HASTINGS, Mich. (WWJ) - A white police officer in west Michigan claims he was a victim of racism after he took a genetic test that revealed he is 18 percent black.
Hastings Police Sergeant Cleon Brown filed a federal civil rights lawsuit against the city of Hastings, saying the racial taunts began last fall after he shared DNA results from Ancestry.com. When he told his boss about it, Brown claims, the police chief called him "Kunte"— the African-American main character from the novel "Roots."
Brown's attorney Karie Boylan claims, after that, other officers began walking by Cleon pumping their fists and saying "Black Lives Matter."
She says things escalated from there.
"As soon as my client told the others, the higher-ups in the city, that he was African-American, they thought it was a joke...They treated him as though he was less than them," Boylan told WWJ's Beth Fisher.
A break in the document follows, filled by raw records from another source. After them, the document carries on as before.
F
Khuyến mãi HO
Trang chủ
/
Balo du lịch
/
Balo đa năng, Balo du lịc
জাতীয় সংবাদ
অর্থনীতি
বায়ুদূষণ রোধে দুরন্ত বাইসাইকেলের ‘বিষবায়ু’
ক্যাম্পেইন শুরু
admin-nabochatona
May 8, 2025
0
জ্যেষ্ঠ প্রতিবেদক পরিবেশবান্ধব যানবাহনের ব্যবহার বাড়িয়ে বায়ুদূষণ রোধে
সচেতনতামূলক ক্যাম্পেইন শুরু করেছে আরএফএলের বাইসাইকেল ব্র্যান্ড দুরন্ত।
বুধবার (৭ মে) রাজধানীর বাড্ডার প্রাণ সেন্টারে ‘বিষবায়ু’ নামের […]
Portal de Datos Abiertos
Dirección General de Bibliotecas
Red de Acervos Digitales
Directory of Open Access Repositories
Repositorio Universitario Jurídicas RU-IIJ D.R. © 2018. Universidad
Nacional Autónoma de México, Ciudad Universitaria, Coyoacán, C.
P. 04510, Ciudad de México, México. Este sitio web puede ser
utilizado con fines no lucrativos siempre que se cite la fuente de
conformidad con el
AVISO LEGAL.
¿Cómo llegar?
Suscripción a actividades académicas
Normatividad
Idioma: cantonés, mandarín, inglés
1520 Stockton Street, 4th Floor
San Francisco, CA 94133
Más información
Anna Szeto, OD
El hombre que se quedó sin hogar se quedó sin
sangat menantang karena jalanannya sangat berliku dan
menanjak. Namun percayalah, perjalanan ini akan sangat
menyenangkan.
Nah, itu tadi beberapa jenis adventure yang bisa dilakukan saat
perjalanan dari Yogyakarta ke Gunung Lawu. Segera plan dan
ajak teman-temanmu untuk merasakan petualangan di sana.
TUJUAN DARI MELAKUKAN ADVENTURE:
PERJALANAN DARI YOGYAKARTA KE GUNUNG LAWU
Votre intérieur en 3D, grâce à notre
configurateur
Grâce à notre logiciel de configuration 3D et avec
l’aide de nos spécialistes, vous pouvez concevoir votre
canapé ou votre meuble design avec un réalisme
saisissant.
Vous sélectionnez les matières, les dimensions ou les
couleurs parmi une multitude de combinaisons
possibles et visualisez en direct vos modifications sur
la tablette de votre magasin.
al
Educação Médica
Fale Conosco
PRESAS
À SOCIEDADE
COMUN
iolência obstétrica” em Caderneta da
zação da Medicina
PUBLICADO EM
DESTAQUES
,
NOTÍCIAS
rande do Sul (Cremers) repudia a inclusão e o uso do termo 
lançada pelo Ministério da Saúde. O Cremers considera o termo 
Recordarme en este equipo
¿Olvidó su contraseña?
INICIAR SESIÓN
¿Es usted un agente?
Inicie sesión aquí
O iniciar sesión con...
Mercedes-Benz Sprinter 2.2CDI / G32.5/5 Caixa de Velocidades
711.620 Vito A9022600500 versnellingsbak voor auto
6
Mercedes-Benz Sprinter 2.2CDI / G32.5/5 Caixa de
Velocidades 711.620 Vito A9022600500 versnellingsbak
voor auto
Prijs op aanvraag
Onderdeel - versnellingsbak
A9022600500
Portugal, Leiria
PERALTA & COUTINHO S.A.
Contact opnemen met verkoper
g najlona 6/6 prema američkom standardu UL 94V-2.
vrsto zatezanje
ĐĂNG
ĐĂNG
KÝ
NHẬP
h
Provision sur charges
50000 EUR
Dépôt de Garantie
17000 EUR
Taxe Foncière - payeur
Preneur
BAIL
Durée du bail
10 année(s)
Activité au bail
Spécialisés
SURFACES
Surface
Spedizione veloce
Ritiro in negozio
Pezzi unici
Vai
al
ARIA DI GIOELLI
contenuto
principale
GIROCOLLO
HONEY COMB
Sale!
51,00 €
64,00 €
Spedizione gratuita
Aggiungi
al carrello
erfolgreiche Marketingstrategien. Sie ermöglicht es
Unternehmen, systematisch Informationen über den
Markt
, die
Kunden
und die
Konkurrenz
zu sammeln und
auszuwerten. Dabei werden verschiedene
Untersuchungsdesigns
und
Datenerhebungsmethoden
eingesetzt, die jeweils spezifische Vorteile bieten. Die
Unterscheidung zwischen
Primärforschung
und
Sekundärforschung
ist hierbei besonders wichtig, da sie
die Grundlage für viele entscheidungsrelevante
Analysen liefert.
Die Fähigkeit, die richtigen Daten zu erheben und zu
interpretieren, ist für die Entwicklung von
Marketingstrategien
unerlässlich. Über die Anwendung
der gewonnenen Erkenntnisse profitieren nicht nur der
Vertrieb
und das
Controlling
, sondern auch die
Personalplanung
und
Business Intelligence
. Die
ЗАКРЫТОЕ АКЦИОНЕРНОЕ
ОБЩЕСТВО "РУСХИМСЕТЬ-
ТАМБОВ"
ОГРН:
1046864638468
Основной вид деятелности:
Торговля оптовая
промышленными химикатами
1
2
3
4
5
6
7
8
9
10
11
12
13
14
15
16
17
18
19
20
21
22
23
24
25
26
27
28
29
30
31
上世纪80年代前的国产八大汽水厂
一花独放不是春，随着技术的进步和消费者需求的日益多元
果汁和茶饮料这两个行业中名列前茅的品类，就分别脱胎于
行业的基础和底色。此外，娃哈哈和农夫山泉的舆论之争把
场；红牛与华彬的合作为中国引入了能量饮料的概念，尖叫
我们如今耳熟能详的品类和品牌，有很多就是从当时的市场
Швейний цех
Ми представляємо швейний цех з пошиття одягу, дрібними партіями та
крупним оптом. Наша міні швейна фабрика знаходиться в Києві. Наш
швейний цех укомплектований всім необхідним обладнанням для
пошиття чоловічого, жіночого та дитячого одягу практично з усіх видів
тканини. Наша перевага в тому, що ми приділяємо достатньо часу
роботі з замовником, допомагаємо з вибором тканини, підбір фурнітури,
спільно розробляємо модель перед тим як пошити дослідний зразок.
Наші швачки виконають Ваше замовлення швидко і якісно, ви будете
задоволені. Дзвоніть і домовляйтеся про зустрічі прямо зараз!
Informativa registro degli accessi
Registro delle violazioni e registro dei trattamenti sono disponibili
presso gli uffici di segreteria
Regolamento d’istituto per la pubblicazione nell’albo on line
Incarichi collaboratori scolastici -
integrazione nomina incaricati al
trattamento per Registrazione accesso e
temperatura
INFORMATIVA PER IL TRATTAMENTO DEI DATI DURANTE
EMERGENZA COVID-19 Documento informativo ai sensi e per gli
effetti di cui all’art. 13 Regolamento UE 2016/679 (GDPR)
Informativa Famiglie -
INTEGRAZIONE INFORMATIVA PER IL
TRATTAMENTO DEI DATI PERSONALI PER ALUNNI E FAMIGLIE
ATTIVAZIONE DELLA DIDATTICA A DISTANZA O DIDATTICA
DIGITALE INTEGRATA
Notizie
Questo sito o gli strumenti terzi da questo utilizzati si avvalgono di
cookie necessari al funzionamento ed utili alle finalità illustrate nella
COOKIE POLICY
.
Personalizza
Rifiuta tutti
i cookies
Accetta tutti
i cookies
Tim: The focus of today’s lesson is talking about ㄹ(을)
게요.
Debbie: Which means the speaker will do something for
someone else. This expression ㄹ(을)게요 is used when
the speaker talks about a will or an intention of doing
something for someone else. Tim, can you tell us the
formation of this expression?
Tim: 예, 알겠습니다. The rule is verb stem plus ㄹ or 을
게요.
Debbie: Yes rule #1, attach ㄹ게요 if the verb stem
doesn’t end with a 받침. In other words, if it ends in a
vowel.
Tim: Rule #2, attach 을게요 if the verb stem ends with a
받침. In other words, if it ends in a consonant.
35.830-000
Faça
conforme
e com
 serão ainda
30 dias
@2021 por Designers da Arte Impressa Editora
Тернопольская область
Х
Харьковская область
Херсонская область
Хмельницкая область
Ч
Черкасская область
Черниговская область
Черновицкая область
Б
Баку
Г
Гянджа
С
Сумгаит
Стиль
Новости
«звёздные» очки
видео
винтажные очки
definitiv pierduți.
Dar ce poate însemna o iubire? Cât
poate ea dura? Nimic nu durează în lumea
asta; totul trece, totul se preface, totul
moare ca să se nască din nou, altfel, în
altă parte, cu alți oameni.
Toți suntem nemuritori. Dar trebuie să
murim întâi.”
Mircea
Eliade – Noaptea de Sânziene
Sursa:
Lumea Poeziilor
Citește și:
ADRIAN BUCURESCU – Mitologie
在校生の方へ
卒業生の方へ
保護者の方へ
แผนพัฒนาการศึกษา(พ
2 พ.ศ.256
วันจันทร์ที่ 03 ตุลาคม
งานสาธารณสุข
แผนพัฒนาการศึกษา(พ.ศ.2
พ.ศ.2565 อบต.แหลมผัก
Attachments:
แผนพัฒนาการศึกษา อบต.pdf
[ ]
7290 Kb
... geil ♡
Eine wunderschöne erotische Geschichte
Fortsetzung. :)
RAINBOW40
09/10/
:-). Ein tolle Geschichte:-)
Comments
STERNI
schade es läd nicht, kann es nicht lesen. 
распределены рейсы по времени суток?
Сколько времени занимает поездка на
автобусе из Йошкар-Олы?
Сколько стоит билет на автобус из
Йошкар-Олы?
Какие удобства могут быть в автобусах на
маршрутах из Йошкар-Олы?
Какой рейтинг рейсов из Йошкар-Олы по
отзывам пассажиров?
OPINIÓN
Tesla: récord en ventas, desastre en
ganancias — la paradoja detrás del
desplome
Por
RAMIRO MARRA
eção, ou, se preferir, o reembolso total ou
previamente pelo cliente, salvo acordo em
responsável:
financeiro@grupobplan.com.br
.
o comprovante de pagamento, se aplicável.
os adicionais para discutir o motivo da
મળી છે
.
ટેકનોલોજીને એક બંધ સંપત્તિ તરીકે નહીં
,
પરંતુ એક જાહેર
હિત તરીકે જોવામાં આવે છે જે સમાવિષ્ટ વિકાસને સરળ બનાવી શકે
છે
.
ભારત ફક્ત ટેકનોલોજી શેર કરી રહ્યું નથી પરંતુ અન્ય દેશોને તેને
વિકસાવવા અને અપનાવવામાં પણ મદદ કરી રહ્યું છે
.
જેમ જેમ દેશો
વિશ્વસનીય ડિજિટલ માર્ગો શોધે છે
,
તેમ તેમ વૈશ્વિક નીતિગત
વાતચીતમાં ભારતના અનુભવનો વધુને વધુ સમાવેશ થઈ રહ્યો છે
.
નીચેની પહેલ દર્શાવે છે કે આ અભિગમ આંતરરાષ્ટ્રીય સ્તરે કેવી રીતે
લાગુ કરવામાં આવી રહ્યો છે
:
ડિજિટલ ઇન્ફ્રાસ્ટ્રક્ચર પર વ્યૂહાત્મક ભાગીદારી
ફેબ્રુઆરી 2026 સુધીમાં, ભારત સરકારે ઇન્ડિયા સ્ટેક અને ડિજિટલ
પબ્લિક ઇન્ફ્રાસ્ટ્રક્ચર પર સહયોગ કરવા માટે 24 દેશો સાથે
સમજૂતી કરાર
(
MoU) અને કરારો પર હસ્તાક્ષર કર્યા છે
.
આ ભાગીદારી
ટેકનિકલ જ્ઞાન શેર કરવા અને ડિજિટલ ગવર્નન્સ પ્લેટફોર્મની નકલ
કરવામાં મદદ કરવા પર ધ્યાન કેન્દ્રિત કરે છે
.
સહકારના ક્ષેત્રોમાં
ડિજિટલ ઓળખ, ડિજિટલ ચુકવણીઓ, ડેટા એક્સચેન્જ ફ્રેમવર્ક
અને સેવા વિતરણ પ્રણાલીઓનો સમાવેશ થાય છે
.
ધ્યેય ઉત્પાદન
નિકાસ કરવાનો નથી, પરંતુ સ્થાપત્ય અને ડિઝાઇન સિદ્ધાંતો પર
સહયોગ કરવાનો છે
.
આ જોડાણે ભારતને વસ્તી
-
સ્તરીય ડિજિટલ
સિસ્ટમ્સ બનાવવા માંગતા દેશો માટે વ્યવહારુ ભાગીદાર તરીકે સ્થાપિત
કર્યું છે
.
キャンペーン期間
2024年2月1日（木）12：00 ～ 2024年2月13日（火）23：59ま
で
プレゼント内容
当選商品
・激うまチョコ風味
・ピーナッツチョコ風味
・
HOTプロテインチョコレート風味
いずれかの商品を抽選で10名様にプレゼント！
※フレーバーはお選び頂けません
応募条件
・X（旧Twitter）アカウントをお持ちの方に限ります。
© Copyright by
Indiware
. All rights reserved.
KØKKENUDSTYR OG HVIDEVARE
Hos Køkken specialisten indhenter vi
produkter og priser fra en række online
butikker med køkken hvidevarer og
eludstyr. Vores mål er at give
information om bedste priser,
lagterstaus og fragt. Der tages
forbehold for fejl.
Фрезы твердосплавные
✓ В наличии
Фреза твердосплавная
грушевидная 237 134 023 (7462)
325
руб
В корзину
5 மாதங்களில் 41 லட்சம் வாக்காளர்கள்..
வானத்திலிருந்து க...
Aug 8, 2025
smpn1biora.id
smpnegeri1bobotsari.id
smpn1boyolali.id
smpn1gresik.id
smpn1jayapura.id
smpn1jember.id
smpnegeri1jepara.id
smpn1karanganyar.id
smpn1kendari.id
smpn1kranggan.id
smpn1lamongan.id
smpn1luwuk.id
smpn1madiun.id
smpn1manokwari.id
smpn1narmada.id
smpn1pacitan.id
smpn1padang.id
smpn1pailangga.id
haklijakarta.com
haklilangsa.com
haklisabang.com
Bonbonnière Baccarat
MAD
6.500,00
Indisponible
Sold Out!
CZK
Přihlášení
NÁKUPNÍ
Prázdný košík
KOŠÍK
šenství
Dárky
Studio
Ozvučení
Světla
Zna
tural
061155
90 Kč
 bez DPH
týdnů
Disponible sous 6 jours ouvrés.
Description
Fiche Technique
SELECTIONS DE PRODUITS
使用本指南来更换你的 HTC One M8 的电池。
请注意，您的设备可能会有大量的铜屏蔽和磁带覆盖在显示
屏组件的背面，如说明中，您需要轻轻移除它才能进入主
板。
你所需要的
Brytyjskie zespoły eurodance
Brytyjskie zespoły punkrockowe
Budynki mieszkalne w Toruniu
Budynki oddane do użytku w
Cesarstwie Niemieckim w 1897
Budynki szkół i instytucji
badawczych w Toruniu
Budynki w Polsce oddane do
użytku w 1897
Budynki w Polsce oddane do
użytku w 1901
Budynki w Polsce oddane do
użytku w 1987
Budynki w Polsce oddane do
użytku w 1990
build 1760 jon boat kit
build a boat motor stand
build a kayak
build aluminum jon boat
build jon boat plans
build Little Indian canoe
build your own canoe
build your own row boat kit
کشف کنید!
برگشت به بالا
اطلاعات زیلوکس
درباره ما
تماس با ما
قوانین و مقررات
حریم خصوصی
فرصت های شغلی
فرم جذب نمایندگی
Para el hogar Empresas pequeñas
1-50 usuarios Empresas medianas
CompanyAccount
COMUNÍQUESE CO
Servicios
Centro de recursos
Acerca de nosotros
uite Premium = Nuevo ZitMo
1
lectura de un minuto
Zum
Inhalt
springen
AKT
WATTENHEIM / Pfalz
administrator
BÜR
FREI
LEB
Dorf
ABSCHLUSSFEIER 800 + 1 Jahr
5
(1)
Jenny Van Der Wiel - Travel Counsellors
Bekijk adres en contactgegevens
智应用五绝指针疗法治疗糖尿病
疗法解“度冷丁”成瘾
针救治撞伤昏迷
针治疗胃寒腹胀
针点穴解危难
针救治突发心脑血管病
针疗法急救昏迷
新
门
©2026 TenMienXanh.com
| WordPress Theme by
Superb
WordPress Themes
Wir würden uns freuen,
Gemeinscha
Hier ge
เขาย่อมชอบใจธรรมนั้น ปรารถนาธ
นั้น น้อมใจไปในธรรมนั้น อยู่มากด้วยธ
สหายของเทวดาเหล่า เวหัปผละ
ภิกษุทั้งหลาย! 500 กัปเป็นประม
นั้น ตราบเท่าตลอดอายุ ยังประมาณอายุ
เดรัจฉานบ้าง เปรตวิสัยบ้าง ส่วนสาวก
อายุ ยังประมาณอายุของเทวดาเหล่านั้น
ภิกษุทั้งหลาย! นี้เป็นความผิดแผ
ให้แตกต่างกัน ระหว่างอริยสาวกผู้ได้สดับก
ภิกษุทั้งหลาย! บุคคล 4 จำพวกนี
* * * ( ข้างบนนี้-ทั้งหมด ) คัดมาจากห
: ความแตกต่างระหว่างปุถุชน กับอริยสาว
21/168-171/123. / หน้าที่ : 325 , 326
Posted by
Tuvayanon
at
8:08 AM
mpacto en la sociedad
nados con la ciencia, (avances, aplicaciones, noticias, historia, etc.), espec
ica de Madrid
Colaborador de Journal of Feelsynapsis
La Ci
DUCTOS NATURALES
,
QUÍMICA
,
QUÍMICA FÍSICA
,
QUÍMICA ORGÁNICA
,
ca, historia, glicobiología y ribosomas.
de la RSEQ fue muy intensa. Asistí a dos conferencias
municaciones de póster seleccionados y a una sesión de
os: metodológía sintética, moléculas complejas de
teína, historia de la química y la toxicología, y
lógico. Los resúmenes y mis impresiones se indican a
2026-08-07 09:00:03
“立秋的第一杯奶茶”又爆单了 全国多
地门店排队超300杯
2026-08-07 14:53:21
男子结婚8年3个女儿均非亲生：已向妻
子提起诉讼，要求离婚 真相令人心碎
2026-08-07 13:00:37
"There was an instance where my client was talking to the mayor, and the mayor — upon learning that my client was 18 percent African-American — proceeded to tell him a racist joke using the (N word)."
She said at Christmastime a sergeant put a "black-face Santa" in a stocking on tree in the lobby of the police department, marking it with Brown's name and "18 percent."
"When my client expressed concern and dismay about what was going on, he began to be retaliated against by other members of the department," Boylan said.
After Brown in January filed an EEOC discrimination suit alleging a hostile environment, Boylan says things got worse for him at work.
"He was shut out, he was shunned, the perpetrators of the discrimination started retaliating against him," she said. "He was told that he could not go to sergeant school, which he had been promised for 18 months, and he was asked by the chief of police to resign his position as sergeant."
Boylan said it's clear that the former mayor, the chief, the city manager and the sergeant named in the lawsuit "are completely unaware of cultural sensitivity."
She seeking financial damages on behalf of her client, and — although she can't request it in the lawsuit — it's Boylan's hope that those involved will resign their supervisory positions.
Hastings officials reportedly claim Brown started the joking and banter over his heritage and that the chief eventually ordered a stop to the racial comments.
Boylan counters that her client did not make fun of his ancestry; that in fact he felt proud to discover he was part black and was excited to tell his coworkers.
WWJ is awaiting an emailed statement from the city.